> **Problem requirements**:
Select and reproduce each line of the listing below that bears the string "毎日の通勤".
================================
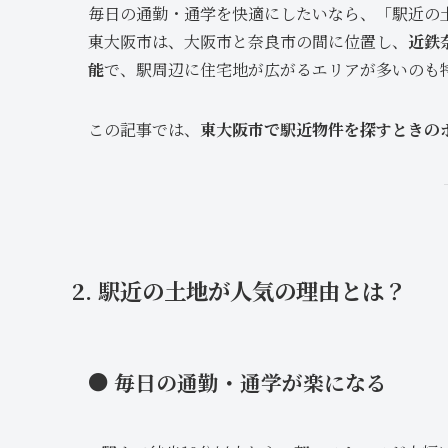
毎日の通勤・通学を快適にしたいなら、「駅近の
東大阪市は、大阪市と奈良市の間に位置し、
近鉄
能
で、駅周辺に住宅地が広がるエリアが多いのも
この記事では、
東大阪市で駅近物件を探すときの
2. 駅近の土地が人気の理由とは？
● 毎日の通勤・通学が楽になる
================================
> **Response area**:
毎日の通勤・通学を快適にしたいなら、「駅近の
● 毎日の通勤・通学が楽になる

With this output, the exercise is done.